Abstraction is especially difficult for Chinese painters since the whole art education in China is focused on figurative representation. That’s why many contemporary Chinese artists don’t even try to break away from it. Those who do try usually stop short at the level of “deconstructing” the figure – by using frantic brushstrokes to break apart surface continuity. But behind it the classical composition of the figure in terms of contour, volume and mass still remains discernible.

At first sight Li Yan is a thoroughly figurative painter and his subject matter remains quite constant: people in conflict situations – be they “terrorists”, prisoners, victims or combatants. And what may make him appear even more “realistic” is the fact that he indeed paints from real photos, photos culled from newspaper and television. However, the resulting paintings are not so much about the events themselves than about our perception of them through the media. This in turn is characterized by a paradoxical tension between zoomed-in focus and the actual sense of distance – although we are bombarded with these news stories and images each day, their characters remain in actual fact distant, alien and intangible to us. Li Yan expresses this tension by literally thrusting the figures into the immediate foreground, while at the same time obscuring their features to irrecognisability.

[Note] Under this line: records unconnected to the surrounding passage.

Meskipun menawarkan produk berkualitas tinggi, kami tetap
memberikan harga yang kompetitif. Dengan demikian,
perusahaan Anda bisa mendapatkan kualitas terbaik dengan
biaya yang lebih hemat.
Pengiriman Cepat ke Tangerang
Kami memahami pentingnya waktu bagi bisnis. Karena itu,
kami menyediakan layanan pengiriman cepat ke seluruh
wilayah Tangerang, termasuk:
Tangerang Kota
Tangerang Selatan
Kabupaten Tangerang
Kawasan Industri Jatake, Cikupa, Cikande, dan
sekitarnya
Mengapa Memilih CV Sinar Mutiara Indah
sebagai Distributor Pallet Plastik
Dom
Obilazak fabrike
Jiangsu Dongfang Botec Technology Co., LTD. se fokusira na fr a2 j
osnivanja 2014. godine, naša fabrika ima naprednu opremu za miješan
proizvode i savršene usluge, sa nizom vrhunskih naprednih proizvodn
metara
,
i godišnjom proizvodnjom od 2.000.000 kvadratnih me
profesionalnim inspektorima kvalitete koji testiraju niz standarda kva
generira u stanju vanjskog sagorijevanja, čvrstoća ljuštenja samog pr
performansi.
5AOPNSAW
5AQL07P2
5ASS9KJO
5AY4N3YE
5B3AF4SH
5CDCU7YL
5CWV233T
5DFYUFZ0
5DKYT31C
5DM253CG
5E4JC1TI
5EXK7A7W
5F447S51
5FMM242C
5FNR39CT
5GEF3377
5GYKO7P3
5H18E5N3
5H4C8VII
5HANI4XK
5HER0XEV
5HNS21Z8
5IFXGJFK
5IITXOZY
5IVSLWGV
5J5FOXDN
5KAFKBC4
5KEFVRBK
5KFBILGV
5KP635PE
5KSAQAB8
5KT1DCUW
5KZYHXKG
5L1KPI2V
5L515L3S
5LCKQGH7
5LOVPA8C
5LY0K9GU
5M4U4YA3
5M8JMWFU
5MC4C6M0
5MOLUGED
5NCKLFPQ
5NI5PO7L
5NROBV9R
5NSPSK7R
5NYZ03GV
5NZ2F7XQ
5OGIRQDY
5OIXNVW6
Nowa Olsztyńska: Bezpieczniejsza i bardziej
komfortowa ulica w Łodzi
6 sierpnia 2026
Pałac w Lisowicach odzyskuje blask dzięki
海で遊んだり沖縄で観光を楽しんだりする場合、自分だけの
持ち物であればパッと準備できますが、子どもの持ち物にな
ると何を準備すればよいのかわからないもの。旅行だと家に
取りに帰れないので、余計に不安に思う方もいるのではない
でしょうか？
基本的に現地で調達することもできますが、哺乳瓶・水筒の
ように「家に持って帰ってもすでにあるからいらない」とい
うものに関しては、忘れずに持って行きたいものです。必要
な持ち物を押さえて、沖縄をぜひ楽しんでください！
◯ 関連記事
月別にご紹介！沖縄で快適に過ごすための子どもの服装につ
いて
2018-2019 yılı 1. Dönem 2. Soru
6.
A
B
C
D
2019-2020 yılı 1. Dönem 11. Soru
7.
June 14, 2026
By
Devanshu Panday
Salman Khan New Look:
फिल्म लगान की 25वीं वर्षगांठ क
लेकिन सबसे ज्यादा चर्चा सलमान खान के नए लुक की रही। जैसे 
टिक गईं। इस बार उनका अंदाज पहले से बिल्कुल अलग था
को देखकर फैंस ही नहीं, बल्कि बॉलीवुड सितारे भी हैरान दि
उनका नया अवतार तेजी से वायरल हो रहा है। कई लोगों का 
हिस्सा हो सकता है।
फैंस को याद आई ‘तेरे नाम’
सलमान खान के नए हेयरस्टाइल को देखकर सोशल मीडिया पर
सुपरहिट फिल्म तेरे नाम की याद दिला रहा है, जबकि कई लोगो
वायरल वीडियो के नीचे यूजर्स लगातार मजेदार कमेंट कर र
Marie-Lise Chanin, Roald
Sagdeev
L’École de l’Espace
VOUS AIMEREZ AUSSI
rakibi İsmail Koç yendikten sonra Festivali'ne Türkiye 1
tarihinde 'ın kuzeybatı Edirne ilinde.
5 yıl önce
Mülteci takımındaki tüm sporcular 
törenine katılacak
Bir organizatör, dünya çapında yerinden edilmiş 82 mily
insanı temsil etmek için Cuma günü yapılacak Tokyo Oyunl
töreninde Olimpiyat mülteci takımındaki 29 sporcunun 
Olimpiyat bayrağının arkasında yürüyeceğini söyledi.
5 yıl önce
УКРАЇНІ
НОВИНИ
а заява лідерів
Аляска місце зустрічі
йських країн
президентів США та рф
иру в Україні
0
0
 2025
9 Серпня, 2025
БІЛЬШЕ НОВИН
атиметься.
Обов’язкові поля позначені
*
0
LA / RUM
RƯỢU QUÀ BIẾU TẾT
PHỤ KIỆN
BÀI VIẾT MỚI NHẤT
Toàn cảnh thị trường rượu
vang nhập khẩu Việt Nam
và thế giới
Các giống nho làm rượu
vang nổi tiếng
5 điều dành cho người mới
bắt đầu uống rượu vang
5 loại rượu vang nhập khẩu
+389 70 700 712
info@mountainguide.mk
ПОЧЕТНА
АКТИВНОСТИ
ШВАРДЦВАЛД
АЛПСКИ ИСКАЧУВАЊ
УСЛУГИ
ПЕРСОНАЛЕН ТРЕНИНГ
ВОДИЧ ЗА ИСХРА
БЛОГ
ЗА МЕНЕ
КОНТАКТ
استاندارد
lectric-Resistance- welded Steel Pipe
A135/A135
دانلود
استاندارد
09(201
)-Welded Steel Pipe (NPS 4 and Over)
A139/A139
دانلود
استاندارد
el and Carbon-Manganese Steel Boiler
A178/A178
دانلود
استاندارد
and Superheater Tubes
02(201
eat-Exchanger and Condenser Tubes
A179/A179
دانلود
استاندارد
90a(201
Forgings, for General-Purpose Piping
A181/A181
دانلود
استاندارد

The cluster of short, fleeting brushstrokes vividly evokes the sense of quivering shadowiness. (figure 1) You receive the feeling that these people have only just crystallized into sight and may at any time dissolve back into invisibility. (figure 2)

15 figure 1 15 figure 2

And it is in the integration of the whole canvas, of figure and space, that Li Yan reveals his thoroughly abstract thinking. In Li Yan’s paintings figures and their setting are not conceived as separate entities; instead they are weaved together into a complex network of geometric and color relations. Lines, shapes, color patches of human figures, objects and surroundings freely join, intersect, repeat or contrast with each other, resulting in distortions of “realistic correctness” but intensification of the drama. See the splash of short brushstrokes that spills over the camouflaged soldiers onto the bus (figure 3); or how inseparable the wounded patient and the operation bed have become through the interconnecting lines and planes (figure 4). All this proves to me that Li Yan conceives his paintings holistically, and applies his brushstrokes primarily as a means of animating and directing the vision. In addition, he paints with great economy, only so much as is necessary to express the essence of the drama, which photography can’t capture due to the superfluity of details. See the white body/corpse lying on the floor, whose shatteredness is rendered by the crisscross of merely a few strokes (figure 3). Or look at the cramped mass of Georgian refugees on top of the wagon, their jostling, frenetic confusion expressed purely by the swirling mosaic of short brush marks. (figure 4)

5 figure 3 1figure 4
1 figure 5 2 figure 6

It is possible to suspend figurative recognition for a moment and look at Li Yan’s paintings as a pure rhythmic flow of brushstrokes: accelerating and decelerating, twisting and turning, concentrating and diverging. Before identifying any “form”, you have already grasped the “spirit” of the story. For me this is great realism and great abstraction in one.